• Data shown
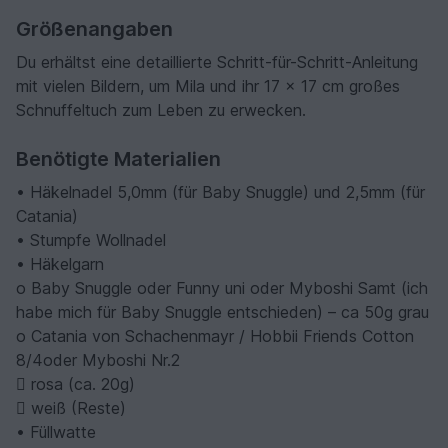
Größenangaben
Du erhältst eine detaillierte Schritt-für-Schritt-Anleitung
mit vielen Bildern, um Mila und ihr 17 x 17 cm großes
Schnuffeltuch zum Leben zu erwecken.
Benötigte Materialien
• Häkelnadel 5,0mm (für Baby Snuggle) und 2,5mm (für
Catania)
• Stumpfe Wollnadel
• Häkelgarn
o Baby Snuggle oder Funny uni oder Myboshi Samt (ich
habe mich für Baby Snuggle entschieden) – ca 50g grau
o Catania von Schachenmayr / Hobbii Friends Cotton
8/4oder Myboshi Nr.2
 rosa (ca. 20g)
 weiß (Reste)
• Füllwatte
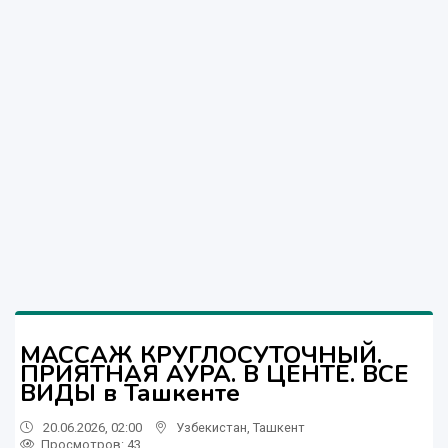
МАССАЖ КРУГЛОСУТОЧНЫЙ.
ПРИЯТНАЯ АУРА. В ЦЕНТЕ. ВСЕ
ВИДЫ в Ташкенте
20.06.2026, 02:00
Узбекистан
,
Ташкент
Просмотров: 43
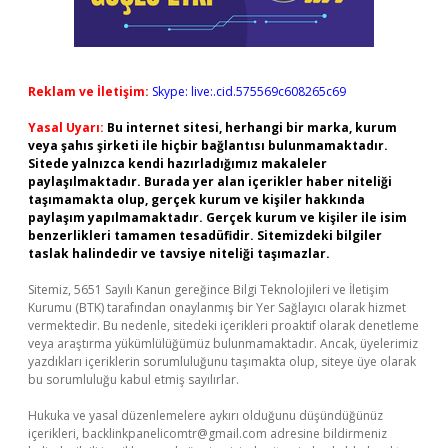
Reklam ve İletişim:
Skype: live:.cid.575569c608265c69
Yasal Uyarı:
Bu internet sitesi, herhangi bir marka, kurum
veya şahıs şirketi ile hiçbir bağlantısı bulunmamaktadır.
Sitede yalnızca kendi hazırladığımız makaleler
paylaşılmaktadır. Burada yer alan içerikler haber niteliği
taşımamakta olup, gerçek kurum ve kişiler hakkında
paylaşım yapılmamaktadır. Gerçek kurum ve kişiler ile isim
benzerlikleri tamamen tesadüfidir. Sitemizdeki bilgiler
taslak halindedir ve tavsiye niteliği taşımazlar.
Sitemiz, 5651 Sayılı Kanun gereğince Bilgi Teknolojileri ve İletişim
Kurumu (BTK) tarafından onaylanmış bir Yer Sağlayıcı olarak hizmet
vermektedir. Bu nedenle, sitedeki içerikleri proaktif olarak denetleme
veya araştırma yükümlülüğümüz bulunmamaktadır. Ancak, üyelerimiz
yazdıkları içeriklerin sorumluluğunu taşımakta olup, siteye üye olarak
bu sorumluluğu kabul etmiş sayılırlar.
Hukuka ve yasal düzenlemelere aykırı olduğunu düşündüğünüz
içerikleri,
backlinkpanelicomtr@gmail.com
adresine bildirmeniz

--

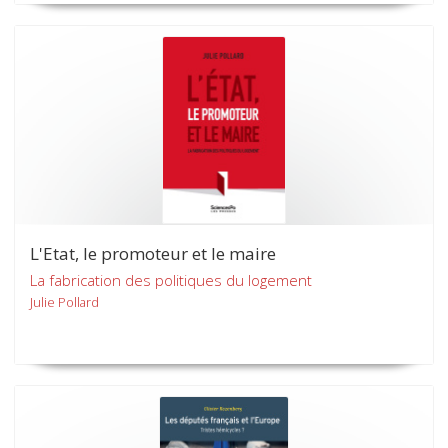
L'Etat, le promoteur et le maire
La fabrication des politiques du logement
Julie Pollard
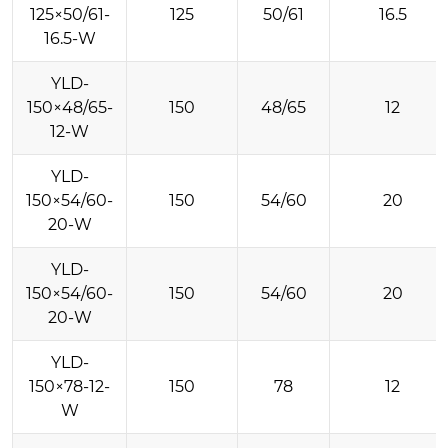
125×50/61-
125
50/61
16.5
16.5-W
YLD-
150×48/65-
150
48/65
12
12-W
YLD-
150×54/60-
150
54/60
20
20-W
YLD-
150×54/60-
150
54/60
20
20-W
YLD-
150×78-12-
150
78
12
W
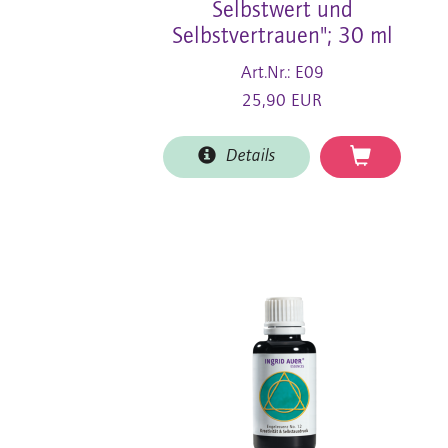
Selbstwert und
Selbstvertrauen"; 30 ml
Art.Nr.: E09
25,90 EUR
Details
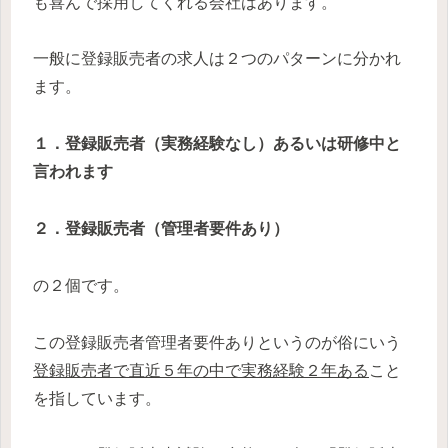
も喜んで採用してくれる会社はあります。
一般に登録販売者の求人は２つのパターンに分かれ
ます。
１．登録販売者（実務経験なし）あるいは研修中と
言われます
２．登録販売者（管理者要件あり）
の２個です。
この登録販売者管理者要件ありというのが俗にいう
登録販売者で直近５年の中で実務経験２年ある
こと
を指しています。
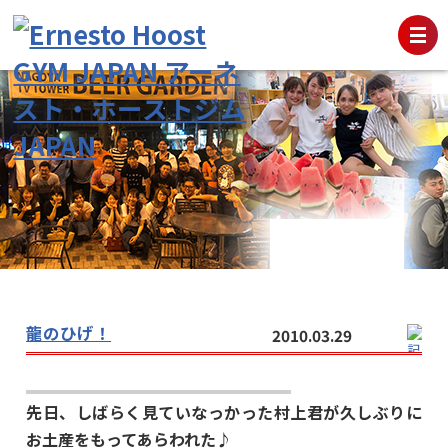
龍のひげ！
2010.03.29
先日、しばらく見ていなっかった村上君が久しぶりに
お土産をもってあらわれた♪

---

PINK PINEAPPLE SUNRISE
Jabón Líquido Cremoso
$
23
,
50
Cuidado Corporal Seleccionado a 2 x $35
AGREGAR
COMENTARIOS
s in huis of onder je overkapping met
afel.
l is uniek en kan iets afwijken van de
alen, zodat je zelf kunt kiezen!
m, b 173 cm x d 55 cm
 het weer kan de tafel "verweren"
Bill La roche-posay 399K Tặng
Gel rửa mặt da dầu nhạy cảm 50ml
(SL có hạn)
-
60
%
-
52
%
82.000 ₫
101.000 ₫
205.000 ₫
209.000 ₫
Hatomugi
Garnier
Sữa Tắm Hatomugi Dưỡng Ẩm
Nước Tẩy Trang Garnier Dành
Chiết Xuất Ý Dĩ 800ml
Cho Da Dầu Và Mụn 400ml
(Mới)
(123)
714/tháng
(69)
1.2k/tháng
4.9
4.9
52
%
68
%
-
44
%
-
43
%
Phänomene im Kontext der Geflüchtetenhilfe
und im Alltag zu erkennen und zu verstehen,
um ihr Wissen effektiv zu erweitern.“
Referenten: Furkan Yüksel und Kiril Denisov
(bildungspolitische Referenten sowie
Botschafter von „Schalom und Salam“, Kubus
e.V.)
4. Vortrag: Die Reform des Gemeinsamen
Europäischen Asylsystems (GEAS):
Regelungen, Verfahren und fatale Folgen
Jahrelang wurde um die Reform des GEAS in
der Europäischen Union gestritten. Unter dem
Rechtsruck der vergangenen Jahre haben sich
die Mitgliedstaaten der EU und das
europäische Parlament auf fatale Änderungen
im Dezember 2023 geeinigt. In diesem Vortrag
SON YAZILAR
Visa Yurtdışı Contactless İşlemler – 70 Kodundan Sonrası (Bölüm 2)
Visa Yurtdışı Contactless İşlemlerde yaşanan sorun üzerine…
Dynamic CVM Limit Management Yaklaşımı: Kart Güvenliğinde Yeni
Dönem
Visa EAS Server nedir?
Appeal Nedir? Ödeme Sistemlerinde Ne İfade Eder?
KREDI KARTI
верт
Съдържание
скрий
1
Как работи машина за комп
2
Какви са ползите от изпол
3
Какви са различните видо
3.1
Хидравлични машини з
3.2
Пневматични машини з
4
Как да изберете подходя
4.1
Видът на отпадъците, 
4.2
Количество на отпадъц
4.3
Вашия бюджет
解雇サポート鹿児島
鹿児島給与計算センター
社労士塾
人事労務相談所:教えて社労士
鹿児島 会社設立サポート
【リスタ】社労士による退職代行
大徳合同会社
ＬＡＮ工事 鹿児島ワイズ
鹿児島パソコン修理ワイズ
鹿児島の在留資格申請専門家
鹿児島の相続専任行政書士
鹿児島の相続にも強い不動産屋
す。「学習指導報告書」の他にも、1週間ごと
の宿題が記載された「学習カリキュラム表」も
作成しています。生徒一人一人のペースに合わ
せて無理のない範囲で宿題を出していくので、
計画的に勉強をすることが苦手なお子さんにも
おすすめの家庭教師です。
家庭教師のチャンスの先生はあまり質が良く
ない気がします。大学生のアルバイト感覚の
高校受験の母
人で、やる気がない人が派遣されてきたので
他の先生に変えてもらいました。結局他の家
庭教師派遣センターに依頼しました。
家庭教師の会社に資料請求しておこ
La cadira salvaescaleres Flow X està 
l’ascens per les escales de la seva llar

• Your goal
Here the job is to set down exactly the lines of the material above that fall between the one with "鹿児島の相続専任行政書士" and the one with "l’ascens per les escales de la seva llar", inclusive, and nothing beyond them.

• Exercise output
鹿児島の相続専任行政書士
鹿児島の相続にも強い不動産屋
す。「学習指導報告書」の他にも、1週間ごと
の宿題が記載された「学習カリキュラム表」も
作成しています。生徒一人一人のペースに合わ
せて無理のない範囲で宿題を出していくので、
計画的に勉強をすることが苦手なお子さんにも
おすすめの家庭教師です。
家庭教師のチャンスの先生はあまり質が良く
ない気がします。大学生のアルバイト感覚の
高校受験の母
人で、やる気がない人が派遣されてきたので
他の先生に変えてもらいました。結局他の家
庭教師派遣センターに依頼しました。
家庭教師の会社に資料請求しておこ
La cadira salvaescaleres Flow X està 
l’ascens per les escales de la seva llar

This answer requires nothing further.